U.S. speed skating, drawing its stars almost entirely from the Midwest, thrived thereafter without fanfare, without financial support and without facilities. Until the Lake Placid oval opened in 1978, the only 400-meter speed skating rink in the U.S. was in the Milwaukee suburb of West Allis. Holland, by contrast, has 10 such rinks. Future gold medalists like Holum and Anne Henning grew up skating on flooded football fields in suburban towns, which made U.S. speed skaters seem the very embodiment of the Olympic ideal, showing once every four years that hard work, sacrifice and talent could overcome just about anything.
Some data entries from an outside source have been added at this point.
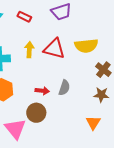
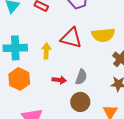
yellow arrow: (29, 50) -> (46, 51), moved
brown circle: (36, 113) -> (80, 102), moved

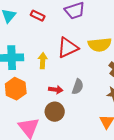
red triangle: (71, 38) -> (68, 48), turned -40
brown circle: (80, 102) -> (55, 112), moved

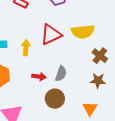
brown circle: (55, 112) -> (55, 99), moved

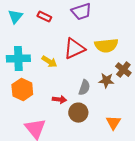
yellow arrow: (26, 48) -> (49, 62), turned 119
red arrow: (39, 77) -> (59, 100), moved
brown star: (98, 81) -> (106, 81), moved

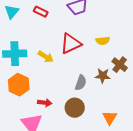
yellow semicircle: (106, 46) -> (103, 41), size x0.6
red arrow: (59, 100) -> (45, 103), moved

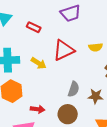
red rectangle: (41, 12) -> (34, 27), moved
brown star: (103, 76) -> (96, 96), moved

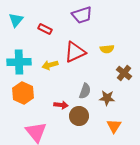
yellow arrow: (39, 63) -> (50, 65), turned 133
red arrow: (38, 109) -> (61, 105), moved

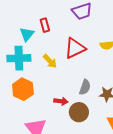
cyan triangle: (16, 20) -> (27, 34), moved
red rectangle: (45, 29) -> (45, 25), turned 48
yellow arrow: (50, 65) -> (50, 61), turned -119

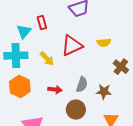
red arrow: (61, 101) -> (55, 90), moved

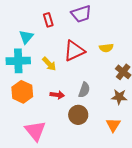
red rectangle: (42, 23) -> (48, 20), moved
brown star: (104, 92) -> (119, 97), moved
Which is exactly what will have to happen if any of the U.S. skaters is to come home from Sarajevo with a medal. Before overcoming the powerful Soviets, East Germans, Dutch, Swedes and Norwegians, American speed skaters must first contend with some rather fierce infighting and backbiting within their own organization. "These kids don't excel because of USISA but in spite of it," says Corby, a former U.S. co-coach, who, along with Mueller, quit that post during last winter's World Sprint Championships. "I tell you, dealing with those guys is like dealing with a bunch of Cub Scouts. Except the Cub Scouts would be a lot more organized. What they're doing to the sport is criminal."
That's one opinion, not without support. The countering one, as expressed by a couple of "those guys"—USISA President George Howie and board member Gene Sandvig—is that the coaching team of Corby and Mueller was not successful in developing the current crop of young U.S. skaters, particularly the girls; that the majority of team members were disenchanted; and that Corby and Mueller had resigned of their own volition. Says Howie, "For the last year Corby and Mueller and Sandvig couldn't get along. When you're working for somebody, you can bend a little and try to work things out or you can quit."